By Sean Mattson
This year’s El Niño event is one of the strongest on record and is still ramping up. Large parts of the tropics are turning into a superheated lab, presenting rare research opportunities for Smithsonian scientists to understand climate change.
Central Panama, where the Smithsonian Tropical Research Institute (STRI) is based, is experiencing its driest year ever. Data suggest that the coming dry season is likely to start earlier than usual and be harsher than normal. Water restrictions and shortages are predicted.
Water reservoirs that supply the Panama Canal and the capital city are well below average. The biggest coral bleaching event in almost 20 years is unfolding along Panama’s Pacific coast.
For scientists, the worst-case scenario may be a unique chance to understand how the extremes presented by climate change modelers may play out in the tropics.
“We’re probably never going to get an opportunity like this again,” said Andy Jones, a STRI research associate and molecular ecologist at Oregon State University, who is part of a team that launched a Panama-wide experiment last year to study the effects of drought on plant survival and growth. “You can’t plan for these things,” Jones said in the most recent edition of STRI’s science magazine, Trópicos.
STRI’s long-term research sites are designed to capture the finest details of the El Niño event. The Panama Canal Watershed project is a 700-hectare area where scientists find out how different land uses—ranging from clear-cut cattle ranching to protected forests—impact ecosystem services such as water provision and carbon sequestration.

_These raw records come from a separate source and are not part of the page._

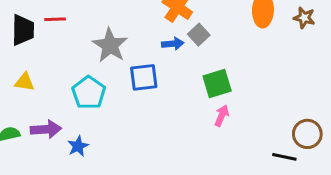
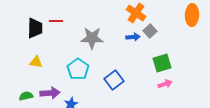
gray star: (110, 45) -> (92, 38), turned -30
blue square: (144, 77) -> (114, 80), moved, turned -30
pink arrow: (222, 116) -> (165, 84), turned 48

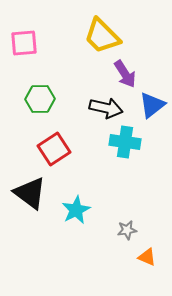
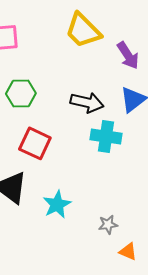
purple arrow: (125, 74) -> (128, 55), moved
red square: (54, 149) -> (35, 143), turned -32

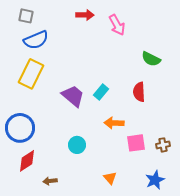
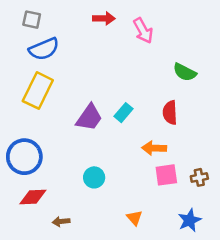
purple trapezoid: (73, 96) -> (89, 117), turned 85
orange arrow: (114, 123) -> (154, 148), moved
red diamond: (27, 161) -> (33, 197), turned 30

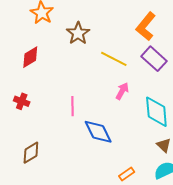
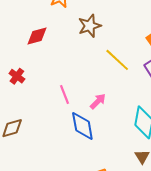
pink arrow: (122, 91) -> (98, 101), moved
pink line: (72, 106) -> (65, 95), turned -36

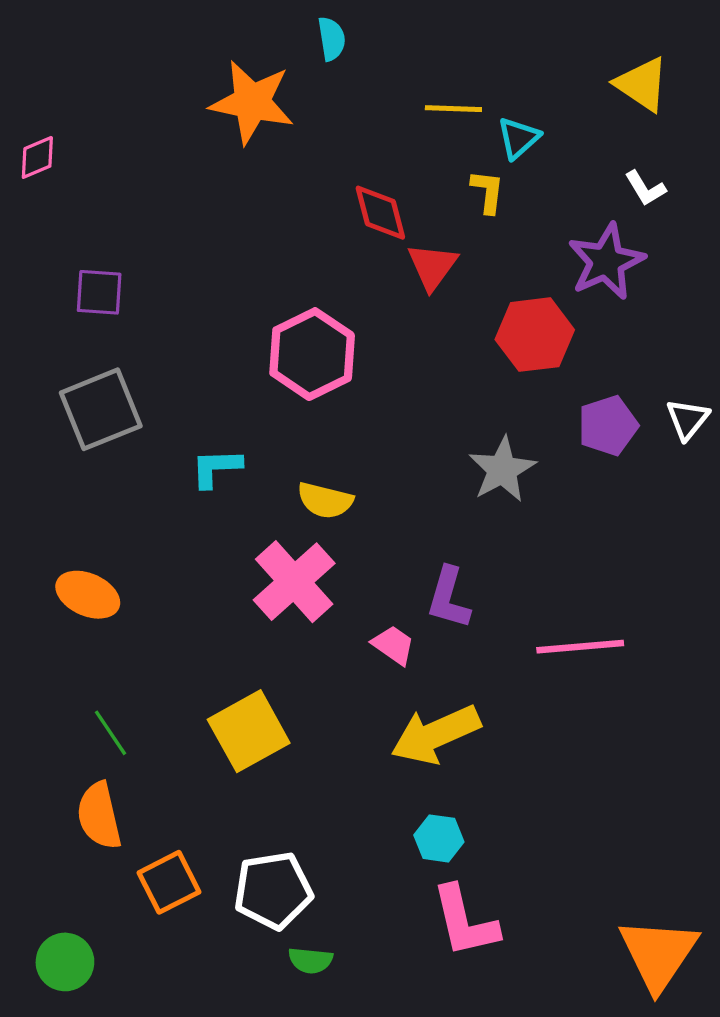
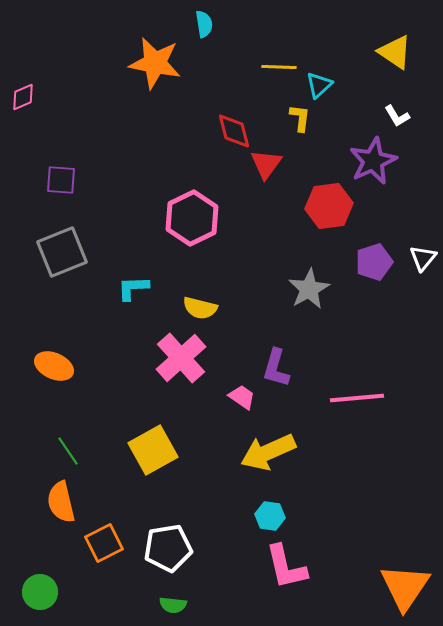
green semicircle: (310, 960) -> (173, 605), moved

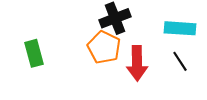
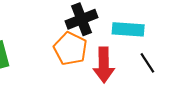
cyan rectangle: (180, 28) -> (128, 29), moved

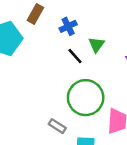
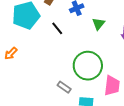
black line: (75, 56) -> (57, 28), moved

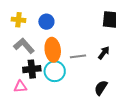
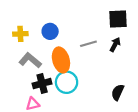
black arrow: (104, 53) -> (115, 45), moved
gray line: (78, 56) -> (88, 44), moved

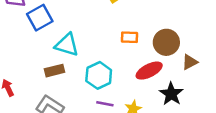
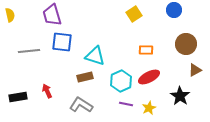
blue square: (40, 18) -> (62, 42), moved, turned 35
brown circle: (166, 42) -> (186, 44), moved
red ellipse: (149, 71) -> (149, 77), moved

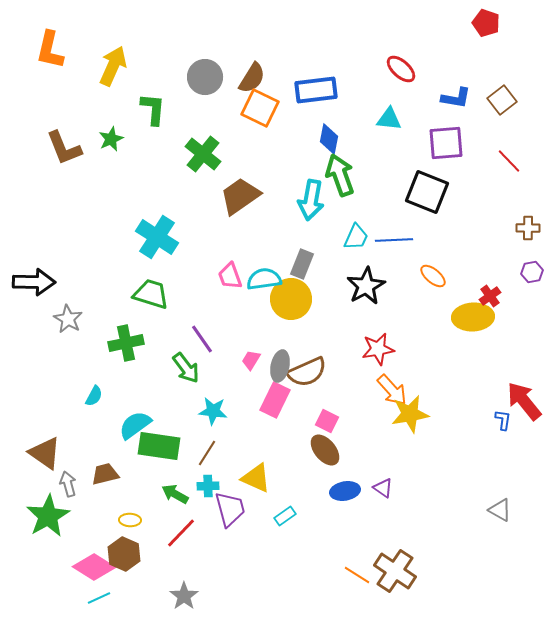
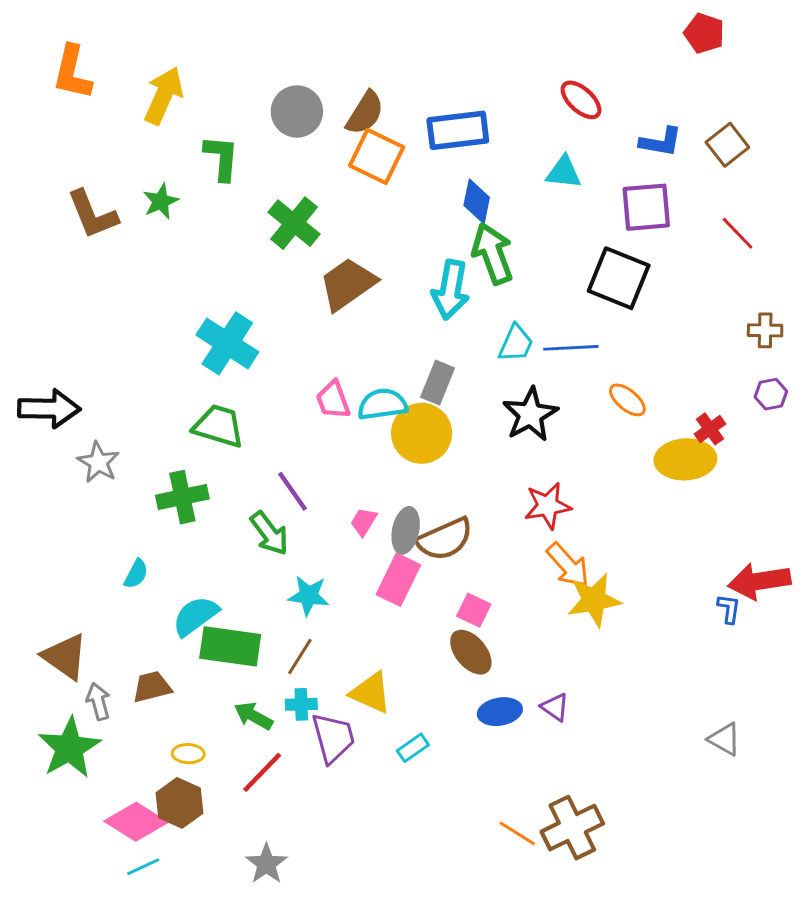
red arrow: (524, 401) -> (759, 581), turned -60
brown cross: (395, 571) -> (572, 828), turned 30

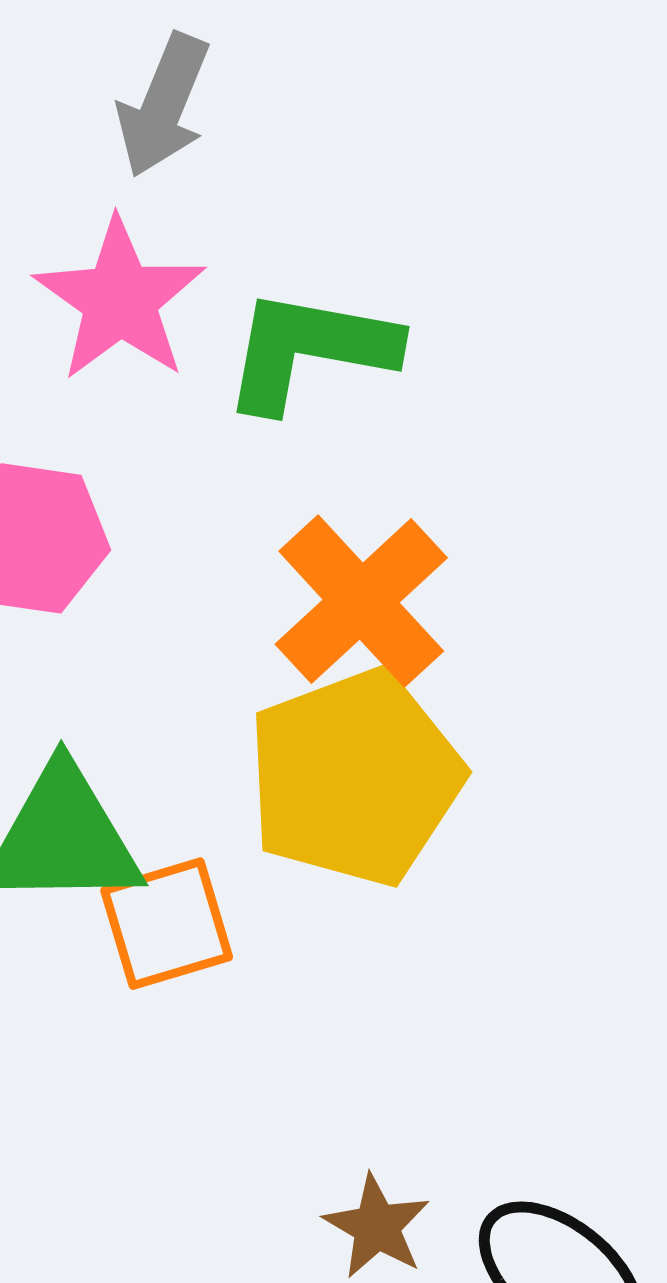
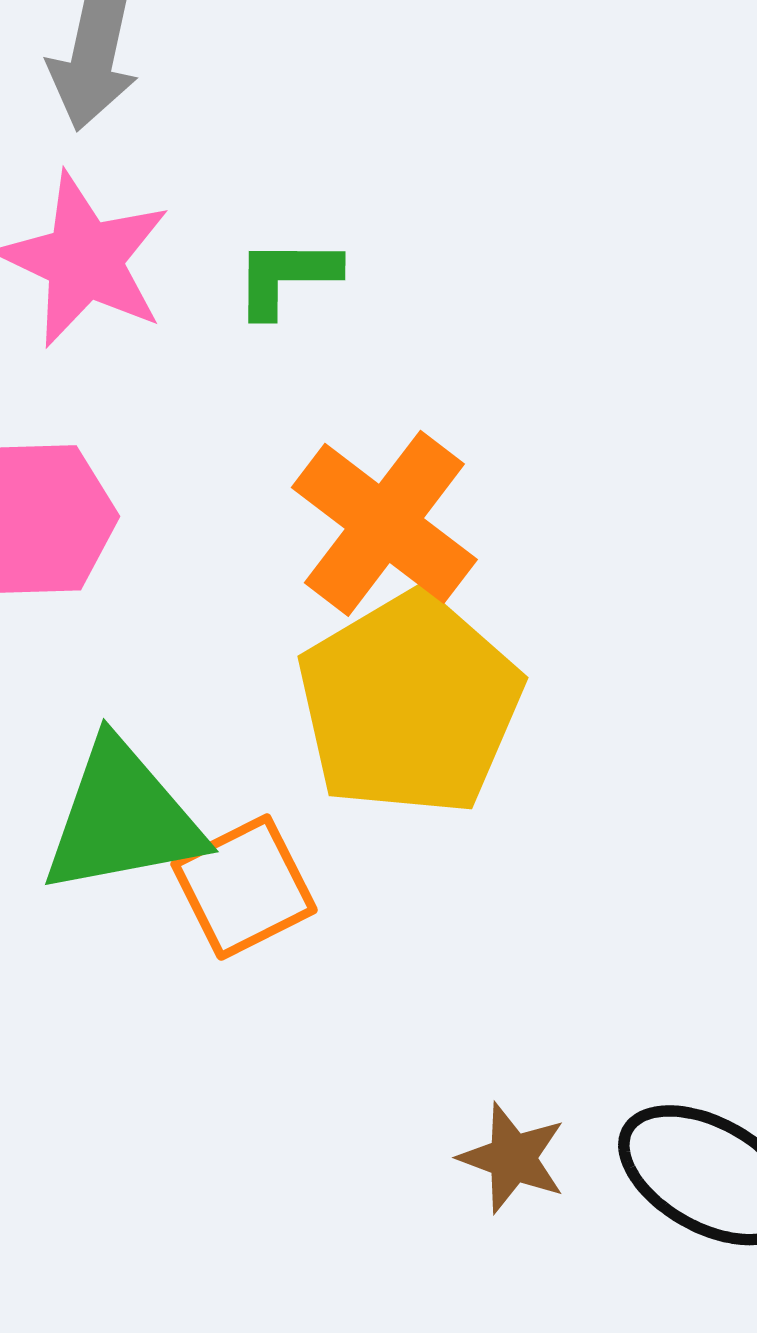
green L-shape: (309, 350) -> (286, 277), size x0.6

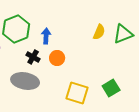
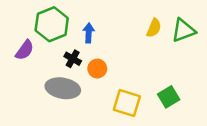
orange circle: (57, 58) -> (97, 69), moved

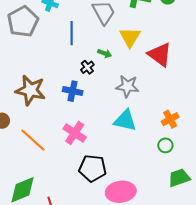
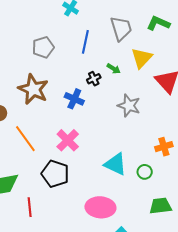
gray pentagon: (23, 21) -> (43, 47), moved, size x0.7
cyan triangle: (125, 120) -> (115, 164), moved
green circle: (165, 145) -> (145, 172), moved
black pentagon: (92, 168) -> (55, 174), moved

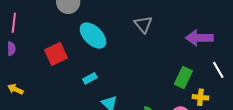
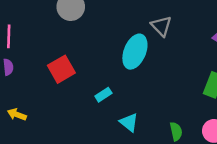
cyan ellipse: (93, 36) -> (135, 52), moved, turned 72

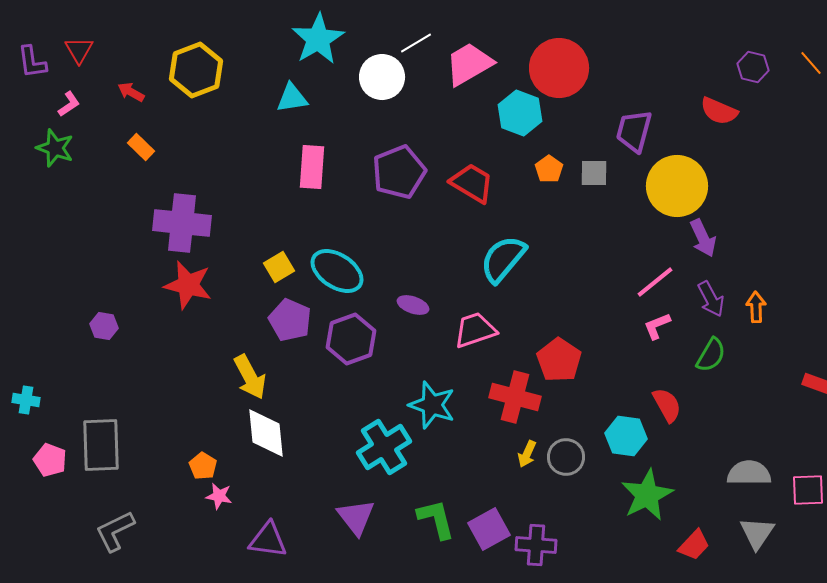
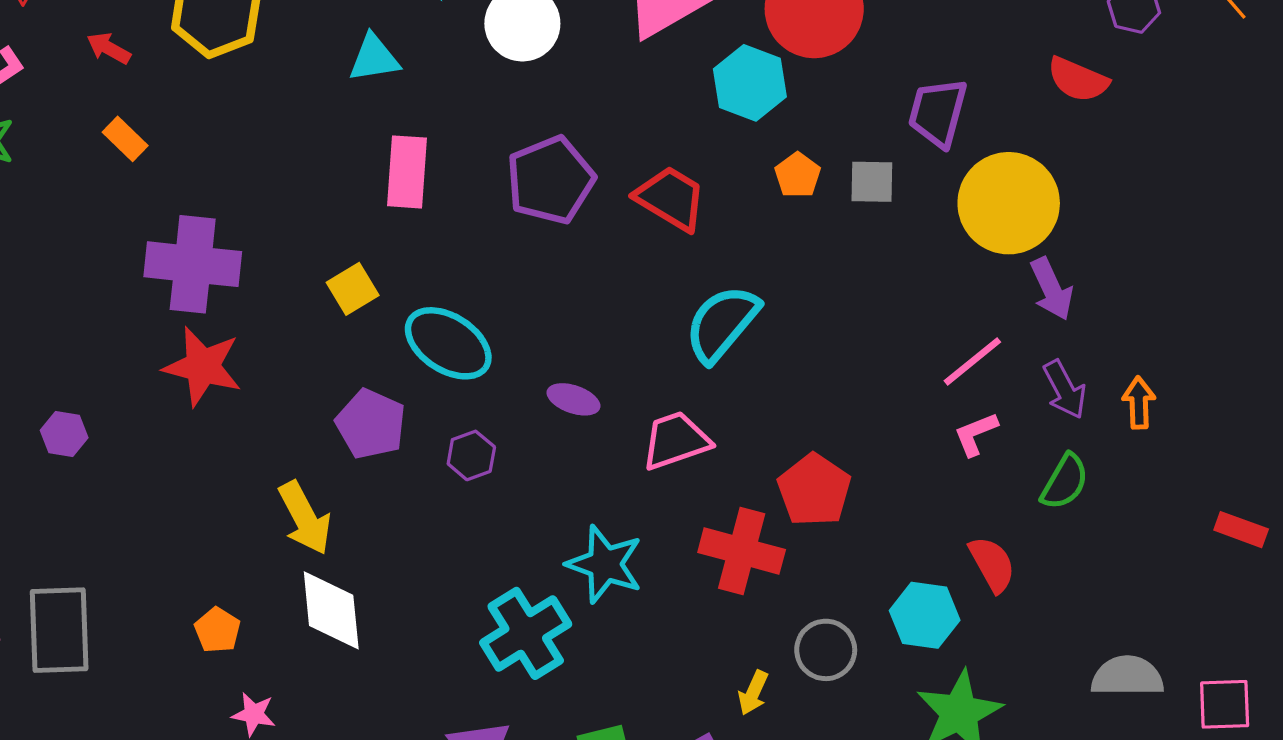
yellow square: (279, 267) -> (353, 289), moved
purple hexagon: (351, 339) -> (471, 455), size x0.6
yellow arrow: (527, 454) -> (753, 693), moved
orange pentagon: (203, 466) -> (217, 630), moved

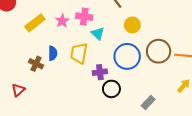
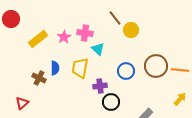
yellow circle: (132, 25) -> (131, 30), moved
blue circle: (127, 56) -> (126, 71), size x0.7

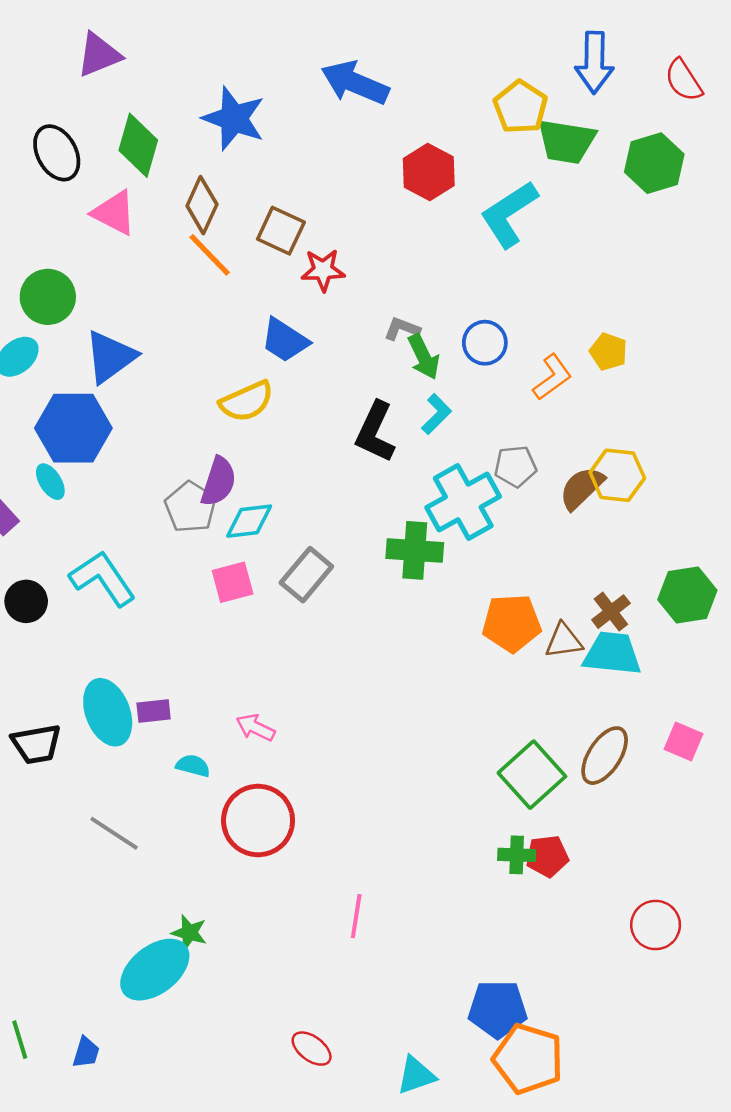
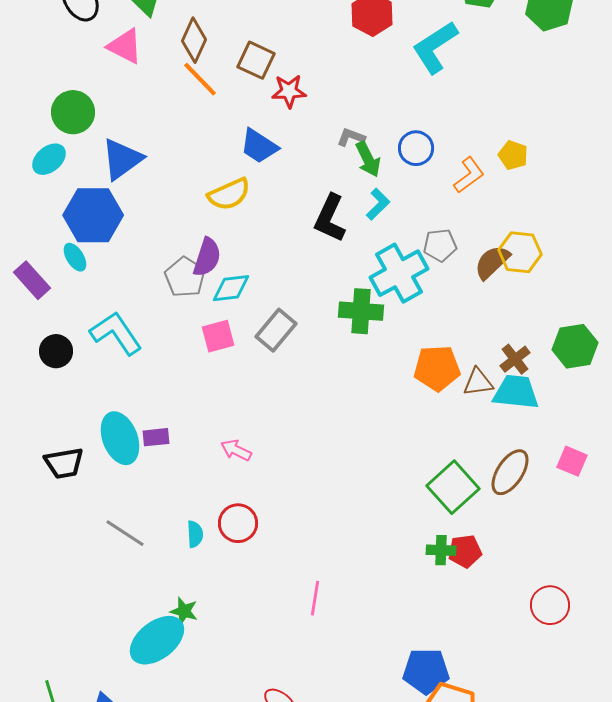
cyan semicircle: (193, 766) -> (195, 534), moved, turned 72
red circle: (258, 821) -> (238, 523), size x0.7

“A severe drought could be the single most important factor to shape the forest and its ability to capture carbon,” said STRI staff scientist and project director Jefferson Hall. Tens of thousands of individual trees, vines and seedlings are being closely tracked through the event. Hydrologists will also be closely measuring how much water is released by forested landscapes during the dry season as they gather more evidence that forests regulate flow and enhance stream flow during dry periods.
This El Niño is the third major El Niño event since forest ecologists set up a 50-hectare forest- dynamics plot on Barro Colorado Island, where researchers have conducted a census of more than 200,000 woody plants every five years since 1980. The 1982–1983 El Niño caused tree mortality to increase by 50 percent in one of the first studies to demonstrate the lethal effects of drought in mature tropical forests.
This year, STRI scientists put experiments in place to track how 16 tree species—broadly representative of the many hundreds of tropical tree species—respond to water stress. The work should greatly refine overly generalized climate models for carbon capture by tropical forests on a warming planet.
Forest ecologists will also build on STRI’s long-term studies of flowering and fruiting, which experience major extremes during El Niño-La Niña cycles and may lead to high mortality of mammals in tropical forests.
The last major El Niño event in 1997–1998 clobbered coral in some coastal areas of Panama. The coral largely recovered but is again bleaching at a rapid pace. This event will be closely tracked using genetic tools that were not available during the last event and may show that intermittent blasts of extreme heat are jumpstarting corals’ evolutionary machinery and making them more resilient to change.
The results could “drastically change predictions of the fate of coral-reef ecosystems globally over the next 100 years of climate change,” said the investigators, who include former STRI staff scientist Peter Glynn and colleagues from the University of Miami, UCLA and the University of the Virgin Islands.